To get people to see that, CDPR had to fly Pondsmith over to its headquarters in Krakow, Poland, to sit down and explain “this is why it’s like this, this is how it works”.
“I had a situation once, where I went in the first time, and a bunch of the prop group came up and said, ‘Hey, check out the guns we have’. And they have these silver Star Wars-looking blaster things,” he says, smiling at the memory. “I said, ‘No, you’re not getting it’.
“Cyberpunk guns are bulky, black – matte black – nasty-looking things that say: ‘Hi, I’m here to kill you’. They’re not nice and they’re not science fiction. They should be one step beyond what I could go over to Cheaper Than Dirt [a discount guns and ammo seller in the US] and buy. They have to have that feel, because otherwise people will not accept this as reality. I had to get people to see that.”

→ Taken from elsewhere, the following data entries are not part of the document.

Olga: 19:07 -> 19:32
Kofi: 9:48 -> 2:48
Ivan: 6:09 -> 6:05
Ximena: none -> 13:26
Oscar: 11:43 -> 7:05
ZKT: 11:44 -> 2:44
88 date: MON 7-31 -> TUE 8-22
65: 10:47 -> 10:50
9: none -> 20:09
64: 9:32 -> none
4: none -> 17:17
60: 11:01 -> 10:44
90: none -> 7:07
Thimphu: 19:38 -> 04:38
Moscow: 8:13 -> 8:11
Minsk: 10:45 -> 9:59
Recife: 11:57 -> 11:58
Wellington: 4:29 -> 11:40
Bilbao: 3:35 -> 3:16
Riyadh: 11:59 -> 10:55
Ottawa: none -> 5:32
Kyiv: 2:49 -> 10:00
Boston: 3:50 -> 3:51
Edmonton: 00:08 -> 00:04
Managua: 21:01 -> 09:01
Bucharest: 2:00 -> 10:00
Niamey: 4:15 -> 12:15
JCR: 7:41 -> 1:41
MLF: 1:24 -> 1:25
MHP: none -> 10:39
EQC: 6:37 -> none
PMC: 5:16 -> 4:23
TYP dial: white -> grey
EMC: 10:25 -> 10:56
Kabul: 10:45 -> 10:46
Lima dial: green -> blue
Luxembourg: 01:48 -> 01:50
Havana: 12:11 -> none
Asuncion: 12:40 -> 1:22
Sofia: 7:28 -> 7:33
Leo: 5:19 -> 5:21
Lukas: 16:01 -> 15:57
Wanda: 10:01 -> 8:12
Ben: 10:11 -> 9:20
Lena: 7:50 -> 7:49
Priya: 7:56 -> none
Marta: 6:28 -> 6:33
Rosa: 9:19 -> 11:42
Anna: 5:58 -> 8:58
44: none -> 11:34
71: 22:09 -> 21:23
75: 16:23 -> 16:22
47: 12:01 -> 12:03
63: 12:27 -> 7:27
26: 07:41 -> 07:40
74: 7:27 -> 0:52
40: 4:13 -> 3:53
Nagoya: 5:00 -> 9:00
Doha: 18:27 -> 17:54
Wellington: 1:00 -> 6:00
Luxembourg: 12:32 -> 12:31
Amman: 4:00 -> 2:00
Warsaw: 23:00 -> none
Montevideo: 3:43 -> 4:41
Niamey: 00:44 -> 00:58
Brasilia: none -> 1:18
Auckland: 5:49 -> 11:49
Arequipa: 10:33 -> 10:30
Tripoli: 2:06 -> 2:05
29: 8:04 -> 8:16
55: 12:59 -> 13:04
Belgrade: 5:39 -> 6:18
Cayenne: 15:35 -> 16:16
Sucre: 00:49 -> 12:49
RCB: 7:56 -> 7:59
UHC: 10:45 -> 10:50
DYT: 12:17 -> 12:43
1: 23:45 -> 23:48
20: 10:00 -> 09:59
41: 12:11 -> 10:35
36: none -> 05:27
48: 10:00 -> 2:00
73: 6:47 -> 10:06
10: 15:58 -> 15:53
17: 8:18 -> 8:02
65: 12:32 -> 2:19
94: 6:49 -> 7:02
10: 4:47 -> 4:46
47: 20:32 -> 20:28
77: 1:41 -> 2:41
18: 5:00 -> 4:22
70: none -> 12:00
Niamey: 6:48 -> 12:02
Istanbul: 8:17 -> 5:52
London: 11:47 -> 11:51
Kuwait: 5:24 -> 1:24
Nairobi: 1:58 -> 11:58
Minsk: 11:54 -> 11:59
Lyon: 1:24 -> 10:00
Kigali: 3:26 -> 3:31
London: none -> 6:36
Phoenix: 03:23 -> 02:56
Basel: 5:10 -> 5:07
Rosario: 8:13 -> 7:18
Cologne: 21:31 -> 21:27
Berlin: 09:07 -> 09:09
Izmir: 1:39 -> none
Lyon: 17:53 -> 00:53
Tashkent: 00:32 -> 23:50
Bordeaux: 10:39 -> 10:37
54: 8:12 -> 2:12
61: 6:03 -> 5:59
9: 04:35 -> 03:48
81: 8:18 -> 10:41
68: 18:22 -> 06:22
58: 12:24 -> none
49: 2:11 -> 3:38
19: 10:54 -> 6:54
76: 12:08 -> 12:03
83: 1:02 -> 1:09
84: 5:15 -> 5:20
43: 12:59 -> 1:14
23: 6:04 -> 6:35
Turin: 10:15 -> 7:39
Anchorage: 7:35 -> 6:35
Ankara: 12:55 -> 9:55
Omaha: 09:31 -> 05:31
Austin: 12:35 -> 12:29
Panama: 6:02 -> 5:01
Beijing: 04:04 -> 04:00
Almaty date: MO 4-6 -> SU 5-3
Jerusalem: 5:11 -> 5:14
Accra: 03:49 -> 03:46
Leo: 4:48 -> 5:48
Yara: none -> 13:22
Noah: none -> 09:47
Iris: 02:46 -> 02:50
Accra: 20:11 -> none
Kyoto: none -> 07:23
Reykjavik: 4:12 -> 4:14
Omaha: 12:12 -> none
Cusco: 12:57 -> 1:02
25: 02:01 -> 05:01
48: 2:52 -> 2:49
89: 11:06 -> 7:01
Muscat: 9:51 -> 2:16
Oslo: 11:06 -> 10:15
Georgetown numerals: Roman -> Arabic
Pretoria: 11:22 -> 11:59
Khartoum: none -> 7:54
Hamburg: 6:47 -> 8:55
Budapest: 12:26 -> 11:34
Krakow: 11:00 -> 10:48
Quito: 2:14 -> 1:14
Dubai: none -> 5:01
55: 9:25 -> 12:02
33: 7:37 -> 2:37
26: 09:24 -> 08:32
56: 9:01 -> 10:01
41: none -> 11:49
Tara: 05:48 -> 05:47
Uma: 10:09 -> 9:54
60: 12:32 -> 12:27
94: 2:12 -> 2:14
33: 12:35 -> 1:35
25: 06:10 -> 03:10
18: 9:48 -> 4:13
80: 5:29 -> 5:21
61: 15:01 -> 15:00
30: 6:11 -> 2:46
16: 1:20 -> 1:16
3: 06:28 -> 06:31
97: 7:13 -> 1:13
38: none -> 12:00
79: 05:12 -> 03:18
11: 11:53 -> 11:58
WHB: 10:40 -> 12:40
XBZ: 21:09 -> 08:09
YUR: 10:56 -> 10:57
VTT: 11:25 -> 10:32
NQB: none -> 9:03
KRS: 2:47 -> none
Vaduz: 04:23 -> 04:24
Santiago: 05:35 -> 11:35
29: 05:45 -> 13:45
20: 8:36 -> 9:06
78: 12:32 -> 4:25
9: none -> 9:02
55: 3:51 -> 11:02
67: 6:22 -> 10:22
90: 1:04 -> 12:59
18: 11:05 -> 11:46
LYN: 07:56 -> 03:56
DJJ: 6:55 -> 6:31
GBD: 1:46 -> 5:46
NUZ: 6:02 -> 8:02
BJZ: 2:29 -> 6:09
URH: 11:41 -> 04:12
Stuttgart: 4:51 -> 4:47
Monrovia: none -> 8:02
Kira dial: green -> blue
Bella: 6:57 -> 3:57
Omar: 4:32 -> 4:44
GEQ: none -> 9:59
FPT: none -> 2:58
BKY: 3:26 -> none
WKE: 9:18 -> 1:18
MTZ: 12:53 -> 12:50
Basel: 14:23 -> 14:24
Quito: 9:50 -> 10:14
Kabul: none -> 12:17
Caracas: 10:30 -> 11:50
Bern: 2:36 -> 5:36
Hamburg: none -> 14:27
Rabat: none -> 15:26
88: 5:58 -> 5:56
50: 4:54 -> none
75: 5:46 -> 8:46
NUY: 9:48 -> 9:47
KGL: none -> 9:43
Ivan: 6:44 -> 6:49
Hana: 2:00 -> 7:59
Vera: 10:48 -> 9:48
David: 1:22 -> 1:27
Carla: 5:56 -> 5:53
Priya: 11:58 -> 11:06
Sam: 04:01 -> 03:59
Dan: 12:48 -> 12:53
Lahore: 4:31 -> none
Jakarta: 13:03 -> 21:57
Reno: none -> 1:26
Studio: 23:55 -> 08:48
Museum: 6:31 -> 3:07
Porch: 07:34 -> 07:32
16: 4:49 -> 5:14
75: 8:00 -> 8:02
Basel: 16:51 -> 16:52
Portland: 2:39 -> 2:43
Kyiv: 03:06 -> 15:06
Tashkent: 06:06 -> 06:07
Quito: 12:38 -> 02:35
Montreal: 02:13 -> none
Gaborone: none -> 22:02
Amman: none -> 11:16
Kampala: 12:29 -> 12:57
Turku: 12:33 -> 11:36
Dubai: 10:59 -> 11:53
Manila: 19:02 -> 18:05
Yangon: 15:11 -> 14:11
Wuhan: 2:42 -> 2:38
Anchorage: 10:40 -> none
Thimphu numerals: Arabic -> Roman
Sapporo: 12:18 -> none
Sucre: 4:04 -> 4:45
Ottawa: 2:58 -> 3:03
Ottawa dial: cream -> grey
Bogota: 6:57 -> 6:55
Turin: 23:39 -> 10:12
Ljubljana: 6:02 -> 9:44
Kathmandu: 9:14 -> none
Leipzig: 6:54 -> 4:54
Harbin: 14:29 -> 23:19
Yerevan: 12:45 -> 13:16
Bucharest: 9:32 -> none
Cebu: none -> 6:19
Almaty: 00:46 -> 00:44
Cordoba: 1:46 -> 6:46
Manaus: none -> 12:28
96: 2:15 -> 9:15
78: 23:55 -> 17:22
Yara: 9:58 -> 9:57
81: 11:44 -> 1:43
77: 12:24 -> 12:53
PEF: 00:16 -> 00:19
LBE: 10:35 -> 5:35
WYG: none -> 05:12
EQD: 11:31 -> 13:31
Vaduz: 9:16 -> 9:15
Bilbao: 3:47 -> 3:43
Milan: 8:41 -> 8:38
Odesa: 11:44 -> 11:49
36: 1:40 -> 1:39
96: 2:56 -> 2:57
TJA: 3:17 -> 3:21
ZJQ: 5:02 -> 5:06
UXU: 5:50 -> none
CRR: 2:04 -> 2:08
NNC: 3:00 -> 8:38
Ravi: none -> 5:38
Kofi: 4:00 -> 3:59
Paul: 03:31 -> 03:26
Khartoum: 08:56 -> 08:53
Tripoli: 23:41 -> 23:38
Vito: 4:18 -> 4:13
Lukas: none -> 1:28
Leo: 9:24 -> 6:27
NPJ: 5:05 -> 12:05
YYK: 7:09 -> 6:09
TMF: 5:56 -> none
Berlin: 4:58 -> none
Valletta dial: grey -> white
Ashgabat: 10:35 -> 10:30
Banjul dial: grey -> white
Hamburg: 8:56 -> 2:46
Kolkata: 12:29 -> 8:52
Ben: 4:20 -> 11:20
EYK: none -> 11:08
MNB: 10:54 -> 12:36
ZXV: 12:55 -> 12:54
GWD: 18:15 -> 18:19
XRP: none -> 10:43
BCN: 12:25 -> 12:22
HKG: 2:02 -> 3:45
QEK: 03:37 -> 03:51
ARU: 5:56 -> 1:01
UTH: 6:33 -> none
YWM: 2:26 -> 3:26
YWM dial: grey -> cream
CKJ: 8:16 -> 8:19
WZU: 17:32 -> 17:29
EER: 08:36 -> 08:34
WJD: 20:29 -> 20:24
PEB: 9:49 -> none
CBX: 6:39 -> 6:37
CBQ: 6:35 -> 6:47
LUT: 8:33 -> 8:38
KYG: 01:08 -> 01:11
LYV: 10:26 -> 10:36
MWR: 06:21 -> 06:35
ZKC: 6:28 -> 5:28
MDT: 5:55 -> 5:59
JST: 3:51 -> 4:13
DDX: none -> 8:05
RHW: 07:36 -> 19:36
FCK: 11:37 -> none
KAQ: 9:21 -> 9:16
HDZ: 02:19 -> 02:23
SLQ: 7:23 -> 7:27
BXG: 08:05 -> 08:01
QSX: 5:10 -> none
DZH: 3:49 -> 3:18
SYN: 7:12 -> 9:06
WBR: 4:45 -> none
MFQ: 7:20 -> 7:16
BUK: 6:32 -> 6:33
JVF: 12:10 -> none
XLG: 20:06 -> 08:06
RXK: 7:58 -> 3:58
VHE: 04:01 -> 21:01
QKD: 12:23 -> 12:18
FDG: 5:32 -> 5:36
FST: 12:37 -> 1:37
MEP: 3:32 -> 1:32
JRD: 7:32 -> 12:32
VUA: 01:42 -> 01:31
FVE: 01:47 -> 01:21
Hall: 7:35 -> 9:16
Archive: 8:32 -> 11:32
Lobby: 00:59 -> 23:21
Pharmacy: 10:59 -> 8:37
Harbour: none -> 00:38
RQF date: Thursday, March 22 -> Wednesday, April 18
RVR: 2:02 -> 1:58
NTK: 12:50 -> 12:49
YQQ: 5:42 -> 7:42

But Pondsmith grins as he confirms that otherwise – and “feel-wise” – everything else about the game, from the aesthetics to the music to the narrative, “is pretty darn close” to what he’d envisaged all those years ago.
“When I worked on Matrix Online, I remember my big thing was just basically getting out and wandering around the city. But at that time, we couldn’t support a really big city. It’s just no way. The frame rates would have been dead.”
“We have that city now,” he says beaming, “and there’s an amazing amount of stuff. I could wander through [the Night City district] Watson all day. I would go people-watch in Watson. I would go get on the trains and go places, and I want people to see that. I want them to go, in the end, ‘I may not like Night City entirely, but I wouldn’t mind visiting it’. I would love to see bumper stickers around that said: ‘I visited Night City and all I got was this bumper sticker and several gunshots’.”
Cyberpunk 2077 will be released on December 10 for PC, PlayStation 4, Xbox One and Google Stadia. The game will be also playable on PlayStation 5 and Xbox Series X via backwards compatibility.